DATA SHOWN:
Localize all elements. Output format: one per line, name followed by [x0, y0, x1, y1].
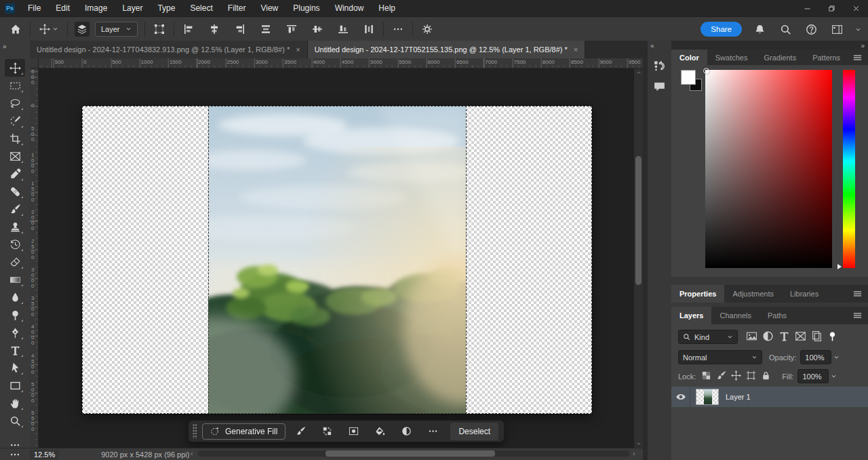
menu-type[interactable]: Type: [150, 0, 182, 16]
zoom-level-field[interactable]: 12.5%: [30, 450, 59, 459]
layer-name[interactable]: Layer 1: [726, 393, 751, 401]
tab-gradients[interactable]: Gradients: [755, 50, 804, 65]
mask-taskbar-button[interactable]: [343, 423, 363, 440]
lock-checker-icon[interactable]: [701, 370, 711, 382]
tab-layers[interactable]: Layers: [671, 307, 711, 324]
settings-button[interactable]: [420, 22, 435, 37]
horizontal-scroll-thumb[interactable]: [326, 451, 495, 457]
menu-help[interactable]: Help: [371, 0, 403, 16]
scroll-left-arrow[interactable]: ‹: [191, 449, 193, 457]
panel-menu-icon[interactable]: [852, 52, 863, 62]
generative-fill-button[interactable]: Generative Fill: [202, 423, 285, 440]
menu-filter[interactable]: Filter: [220, 0, 254, 16]
lock-brush-icon[interactable]: [716, 370, 726, 382]
filter-toggle-icon[interactable]: [828, 331, 837, 343]
scroll-down-arrow[interactable]: [634, 440, 643, 448]
tab-properties[interactable]: Properties: [671, 285, 724, 303]
align-bottom-button[interactable]: [336, 22, 351, 37]
document-canvas[interactable]: [82, 106, 592, 414]
canvas-viewport[interactable]: [39, 69, 634, 448]
layer-filter-dropdown[interactable]: Kind: [678, 330, 738, 344]
crop-tool[interactable]: [5, 130, 25, 147]
distribute-v-button[interactable]: [361, 22, 376, 37]
layer-thumbnail[interactable]: [696, 389, 719, 405]
menu-select[interactable]: Select: [182, 0, 220, 16]
clone-stamp-tool[interactable]: [5, 218, 25, 235]
frame-icon[interactable]: [795, 330, 806, 343]
gradient-tool[interactable]: [5, 271, 25, 288]
fill-taskbar-button[interactable]: [370, 423, 390, 440]
home-button[interactable]: [8, 22, 23, 37]
deselect-button[interactable]: Deselect: [450, 423, 498, 440]
align-left-button[interactable]: [181, 22, 196, 37]
tab-paths[interactable]: Paths: [760, 307, 795, 324]
rectangular-marquee-tool[interactable]: [5, 77, 25, 94]
adjustment-icon[interactable]: [762, 330, 774, 343]
tab-channels[interactable]: Channels: [711, 307, 759, 324]
lock-move-icon[interactable]: [731, 370, 741, 382]
tab-color[interactable]: Color: [671, 50, 707, 65]
workspace-button[interactable]: [829, 22, 845, 37]
frame-tool[interactable]: [5, 147, 25, 165]
share-button[interactable]: Share: [701, 22, 742, 37]
transform-controls-toggle[interactable]: [152, 22, 167, 37]
vertical-scroll-thumb[interactable]: [635, 156, 642, 285]
align-top-button[interactable]: [284, 22, 299, 37]
eyedropper-tool[interactable]: [5, 165, 25, 183]
foreground-color-swatch[interactable]: [681, 70, 696, 85]
path-selection-tool[interactable]: [5, 359, 25, 377]
layer-row[interactable]: Layer 1: [671, 387, 868, 407]
chevron-down-icon[interactable]: [831, 373, 837, 379]
invert-selection-taskbar-button[interactable]: [317, 423, 337, 440]
auto-select-toggle[interactable]: [75, 22, 90, 37]
vertical-scrollbar[interactable]: [634, 69, 643, 448]
type-tool[interactable]: [5, 341, 25, 359]
color-picker-ring[interactable]: [703, 68, 709, 74]
menu-image[interactable]: Image: [77, 0, 115, 16]
pen-tool[interactable]: [5, 324, 25, 341]
panel-menu-icon[interactable]: [852, 289, 863, 299]
collapse-panels-button[interactable]: «: [650, 42, 654, 50]
tab-libraries[interactable]: Libraries: [782, 285, 827, 303]
eraser-tool[interactable]: [5, 253, 25, 271]
tab-swatches[interactable]: Swatches: [707, 50, 756, 65]
tab-patterns[interactable]: Patterns: [804, 50, 848, 65]
opacity-field[interactable]: 100%: [800, 350, 831, 364]
close-tab-icon[interactable]: ×: [296, 45, 300, 54]
rectangle-tool[interactable]: [5, 377, 25, 394]
hand-tool[interactable]: [5, 394, 25, 412]
zoom-tool[interactable]: [5, 412, 25, 429]
menu-layer[interactable]: Layer: [115, 0, 150, 16]
collapse-toolbar-button[interactable]: »: [3, 43, 6, 50]
chevron-down-icon[interactable]: [833, 354, 840, 360]
lock-artboard-icon[interactable]: [746, 370, 756, 382]
adjustment-taskbar-button[interactable]: [396, 423, 416, 440]
menu-file[interactable]: File: [20, 0, 48, 16]
toolbar-more-button[interactable]: [0, 449, 30, 460]
blur-tool[interactable]: [5, 288, 25, 306]
menu-view[interactable]: View: [253, 0, 285, 16]
auto-select-target-dropdown[interactable]: Layer: [95, 22, 138, 37]
scroll-up-arrow[interactable]: [634, 69, 643, 77]
search-button[interactable]: [778, 22, 793, 37]
align-middle-v-button[interactable]: [310, 22, 325, 37]
more-options-button[interactable]: [391, 22, 406, 37]
type-filter-icon[interactable]: [778, 330, 790, 343]
saturation-brightness-box[interactable]: [705, 70, 832, 268]
minimize-window-button[interactable]: [795, 0, 819, 16]
dodge-tool[interactable]: [5, 306, 25, 324]
menu-plugins[interactable]: Plugins: [285, 0, 327, 16]
close-tab-icon[interactable]: ×: [574, 45, 578, 54]
object-selection-tool[interactable]: [5, 112, 25, 130]
restore-window-button[interactable]: [819, 0, 844, 16]
lock-padlock-icon[interactable]: [761, 370, 771, 382]
menu-edit[interactable]: Edit: [48, 0, 77, 16]
tab-adjustments[interactable]: Adjustments: [724, 285, 782, 303]
history-brush-tool[interactable]: [5, 235, 25, 253]
hue-slider[interactable]: [843, 70, 855, 268]
chevron-down-icon[interactable]: [855, 26, 861, 33]
document-tab-1[interactable]: Untitled design - 2024-12-17T043832.913.…: [30, 41, 308, 58]
ellipsis-taskbar-button[interactable]: [422, 423, 443, 440]
distribute-h-button[interactable]: [258, 22, 273, 37]
fill-field[interactable]: 100%: [797, 369, 829, 383]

ACTIVITY:
Which lines above hold the word "brush"? Copy each of them.

ANSWER TO THIS PROBLEM:
lock-brush-icon[interactable]: [716, 370, 726, 382]
history-brush-tool[interactable]: [5, 235, 25, 253]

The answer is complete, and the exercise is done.